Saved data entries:
BEGIN

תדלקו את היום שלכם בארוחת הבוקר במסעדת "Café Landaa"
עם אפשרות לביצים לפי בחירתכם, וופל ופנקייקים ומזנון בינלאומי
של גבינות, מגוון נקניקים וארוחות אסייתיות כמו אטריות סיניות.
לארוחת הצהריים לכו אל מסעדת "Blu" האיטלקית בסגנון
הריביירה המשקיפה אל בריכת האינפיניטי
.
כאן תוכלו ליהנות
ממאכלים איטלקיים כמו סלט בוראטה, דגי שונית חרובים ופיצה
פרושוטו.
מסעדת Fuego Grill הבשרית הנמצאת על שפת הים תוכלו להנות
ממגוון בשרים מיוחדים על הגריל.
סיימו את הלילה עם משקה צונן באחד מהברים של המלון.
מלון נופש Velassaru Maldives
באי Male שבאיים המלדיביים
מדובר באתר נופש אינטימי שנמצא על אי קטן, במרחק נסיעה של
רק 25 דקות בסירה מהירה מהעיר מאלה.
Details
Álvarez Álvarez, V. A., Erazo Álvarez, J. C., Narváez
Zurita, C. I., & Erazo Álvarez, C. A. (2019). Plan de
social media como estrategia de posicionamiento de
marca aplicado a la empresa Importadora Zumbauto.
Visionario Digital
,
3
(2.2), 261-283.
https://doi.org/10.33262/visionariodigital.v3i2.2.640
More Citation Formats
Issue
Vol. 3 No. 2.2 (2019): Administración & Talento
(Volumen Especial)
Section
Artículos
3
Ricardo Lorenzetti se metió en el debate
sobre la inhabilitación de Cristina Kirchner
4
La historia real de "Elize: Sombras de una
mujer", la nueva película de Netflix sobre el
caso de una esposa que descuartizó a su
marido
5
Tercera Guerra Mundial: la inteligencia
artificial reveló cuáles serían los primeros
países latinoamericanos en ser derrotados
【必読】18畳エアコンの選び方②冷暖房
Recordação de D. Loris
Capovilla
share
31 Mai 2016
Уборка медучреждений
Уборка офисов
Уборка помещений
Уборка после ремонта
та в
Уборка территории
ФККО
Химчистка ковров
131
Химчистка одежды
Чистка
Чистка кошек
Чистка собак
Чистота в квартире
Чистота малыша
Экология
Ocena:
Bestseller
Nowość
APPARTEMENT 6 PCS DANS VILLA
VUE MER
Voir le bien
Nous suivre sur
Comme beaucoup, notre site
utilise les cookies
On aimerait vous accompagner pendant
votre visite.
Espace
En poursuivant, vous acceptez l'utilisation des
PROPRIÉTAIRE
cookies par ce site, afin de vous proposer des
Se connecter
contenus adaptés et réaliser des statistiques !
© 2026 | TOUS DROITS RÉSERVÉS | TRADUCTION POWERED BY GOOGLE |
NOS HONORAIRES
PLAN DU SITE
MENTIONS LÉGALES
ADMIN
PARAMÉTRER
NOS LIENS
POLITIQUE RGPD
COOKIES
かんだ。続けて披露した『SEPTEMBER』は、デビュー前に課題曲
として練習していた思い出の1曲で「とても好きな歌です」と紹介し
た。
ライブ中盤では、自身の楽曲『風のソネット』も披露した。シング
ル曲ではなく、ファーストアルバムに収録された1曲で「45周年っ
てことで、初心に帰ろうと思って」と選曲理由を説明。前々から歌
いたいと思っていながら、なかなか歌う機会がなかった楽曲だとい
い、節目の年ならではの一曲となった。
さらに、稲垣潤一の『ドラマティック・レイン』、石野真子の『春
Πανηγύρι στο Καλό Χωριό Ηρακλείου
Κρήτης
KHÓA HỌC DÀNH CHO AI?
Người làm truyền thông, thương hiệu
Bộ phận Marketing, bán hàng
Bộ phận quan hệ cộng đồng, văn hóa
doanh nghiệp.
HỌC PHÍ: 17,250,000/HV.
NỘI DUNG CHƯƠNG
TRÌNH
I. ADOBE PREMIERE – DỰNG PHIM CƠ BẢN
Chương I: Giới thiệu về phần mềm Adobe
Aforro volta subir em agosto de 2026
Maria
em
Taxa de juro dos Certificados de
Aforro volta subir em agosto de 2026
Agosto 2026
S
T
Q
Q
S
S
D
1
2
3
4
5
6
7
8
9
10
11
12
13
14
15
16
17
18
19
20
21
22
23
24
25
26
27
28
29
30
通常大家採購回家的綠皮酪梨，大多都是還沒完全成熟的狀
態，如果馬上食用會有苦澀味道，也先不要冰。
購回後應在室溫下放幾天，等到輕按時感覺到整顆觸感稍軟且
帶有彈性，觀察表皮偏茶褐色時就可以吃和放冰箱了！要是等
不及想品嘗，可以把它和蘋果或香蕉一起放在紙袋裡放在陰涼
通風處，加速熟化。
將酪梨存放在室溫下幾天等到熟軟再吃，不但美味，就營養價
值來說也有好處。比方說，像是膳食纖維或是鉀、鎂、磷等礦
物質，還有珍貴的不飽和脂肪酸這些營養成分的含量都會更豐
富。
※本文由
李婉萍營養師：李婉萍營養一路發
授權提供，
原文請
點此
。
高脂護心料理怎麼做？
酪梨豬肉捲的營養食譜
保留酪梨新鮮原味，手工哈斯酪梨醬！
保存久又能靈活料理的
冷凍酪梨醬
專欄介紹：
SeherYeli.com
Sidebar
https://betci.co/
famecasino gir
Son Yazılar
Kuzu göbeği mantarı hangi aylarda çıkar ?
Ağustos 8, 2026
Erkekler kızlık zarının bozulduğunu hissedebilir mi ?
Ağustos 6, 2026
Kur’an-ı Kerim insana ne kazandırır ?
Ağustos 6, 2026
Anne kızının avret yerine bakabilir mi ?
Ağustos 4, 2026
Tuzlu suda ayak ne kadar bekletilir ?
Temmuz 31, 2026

END

Repeat back all entries verbatim.

תדלקו את היום שלכם בארוחת הבוקר במסעדת "Café Landaa"
עם אפשרות לביצים לפי בחירתכם, וופל ופנקייקים ומזנון בינלאומי
של גבינות, מגוון נקניקים וארוחות אסייתיות כמו אטריות סיניות.
לארוחת הצהריים לכו אל מסעדת "Blu" האיטלקית בסגנון
הריביירה המשקיפה אל בריכת האינפיניטי
.
כאן תוכלו ליהנות
ממאכלים איטלקיים כמו סלט בוראטה, דגי שונית חרובים ופיצה
פרושוטו.
מסעדת Fuego Grill הבשרית הנמצאת על שפת הים תוכלו להנות
ממגוון בשרים מיוחדים על הגריל.
סיימו את הלילה עם משקה צונן באחד מהברים של המלון.
מלון נופש Velassaru Maldives
באי Male שבאיים המלדיביים
מדובר באתר נופש אינטימי שנמצא על אי קטן, במרחק נסיעה של
רק 25 דקות בסירה מהירה מהעיר מאלה.
Details
Álvarez Álvarez, V. A., Erazo Álvarez, J. C., Narváez
Zurita, C. I., & Erazo Álvarez, C. A. (2019). Plan de
social media como estrategia de posicionamiento de
marca aplicado a la empresa Importadora Zumbauto.
Visionario Digital
,
3
(2.2), 261-283.
https://doi.org/10.33262/visionariodigital.v3i2.2.640
More Citation Formats
Issue
Vol. 3 No. 2.2 (2019): Administración & Talento
(Volumen Especial)
Section
Artículos
3
Ricardo Lorenzetti se metió en el debate
sobre la inhabilitación de Cristina Kirchner
4
La historia real de "Elize: Sombras de una
mujer", la nueva película de Netflix sobre el
caso de una esposa que descuartizó a su
marido
5
Tercera Guerra Mundial: la inteligencia
artificial reveló cuáles serían los primeros
países latinoamericanos en ser derrotados
【必読】18畳エアコンの選び方②冷暖房
Recordação de D. Loris
Capovilla
share
31 Mai 2016
Уборка медучреждений
Уборка офисов
Уборка помещений
Уборка после ремонта
та в
Уборка территории
ФККО
Химчистка ковров
131
Химчистка одежды
Чистка
Чистка кошек
Чистка собак
Чистота в квартире
Чистота малыша
Экология
Ocena:
Bestseller
Nowość
APPARTEMENT 6 PCS DANS VILLA
VUE MER
Voir le bien
Nous suivre sur
Comme beaucoup, notre site
utilise les cookies
On aimerait vous accompagner pendant
votre visite.
Espace
En poursuivant, vous acceptez l'utilisation des
PROPRIÉTAIRE
cookies par ce site, afin de vous proposer des
Se connecter
contenus adaptés et réaliser des statistiques !
© 2026 | TOUS DROITS RÉSERVÉS | TRADUCTION POWERED BY GOOGLE |
NOS HONORAIRES
PLAN DU SITE
MENTIONS LÉGALES
ADMIN
PARAMÉTRER
NOS LIENS
POLITIQUE RGPD
COOKIES
かんだ。続けて披露した『SEPTEMBER』は、デビュー前に課題曲
として練習していた思い出の1曲で「とても好きな歌です」と紹介し
た。
ライブ中盤では、自身の楽曲『風のソネット』も披露した。シング
ル曲ではなく、ファーストアルバムに収録された1曲で「45周年っ
てことで、初心に帰ろうと思って」と選曲理由を説明。前々から歌
いたいと思っていながら、なかなか歌う機会がなかった楽曲だとい
い、節目の年ならではの一曲となった。
さらに、稲垣潤一の『ドラマティック・レイン』、石野真子の『春
Πανηγύρι στο Καλό Χωριό Ηρακλείου
Κρήτης
KHÓA HỌC DÀNH CHO AI?
Người làm truyền thông, thương hiệu
Bộ phận Marketing, bán hàng
Bộ phận quan hệ cộng đồng, văn hóa
doanh nghiệp.
HỌC PHÍ: 17,250,000/HV.
NỘI DUNG CHƯƠNG
TRÌNH
I. ADOBE PREMIERE – DỰNG PHIM CƠ BẢN
Chương I: Giới thiệu về phần mềm Adobe
Aforro volta subir em agosto de 2026
Maria
em
Taxa de juro dos Certificados de
Aforro volta subir em agosto de 2026
Agosto 2026
S
T
Q
Q
S
S
D
1
2
3
4
5
6
7
8
9
10
11
12
13
14
15
16
17
18
19
20
21
22
23
24
25
26
27
28
29
30
通常大家採購回家的綠皮酪梨，大多都是還沒完全成熟的狀
態，如果馬上食用會有苦澀味道，也先不要冰。
購回後應在室溫下放幾天，等到輕按時感覺到整顆觸感稍軟且
帶有彈性，觀察表皮偏茶褐色時就可以吃和放冰箱了！要是等
不及想品嘗，可以把它和蘋果或香蕉一起放在紙袋裡放在陰涼
通風處，加速熟化。
將酪梨存放在室溫下幾天等到熟軟再吃，不但美味，就營養價
值來說也有好處。比方說，像是膳食纖維或是鉀、鎂、磷等礦
物質，還有珍貴的不飽和脂肪酸這些營養成分的含量都會更豐
富。
※本文由
李婉萍營養師：李婉萍營養一路發
授權提供，
原文請
點此
。
高脂護心料理怎麼做？
酪梨豬肉捲的營養食譜
保留酪梨新鮮原味，手工哈斯酪梨醬！
保存久又能靈活料理的
冷凍酪梨醬
專欄介紹：
SeherYeli.com
Sidebar
https://betci.co/
famecasino gir
Son Yazılar
Kuzu göbeği mantarı hangi aylarda çıkar ?
Ağustos 8, 2026
Erkekler kızlık zarının bozulduğunu hissedebilir mi ?
Ağustos 6, 2026
Kur’an-ı Kerim insana ne kazandırır ?
Ağustos 6, 2026
Anne kızının avret yerine bakabilir mi ?
Ağustos 4, 2026
Tuzlu suda ayak ne kadar bekletilir ?
Temmuz 31, 2026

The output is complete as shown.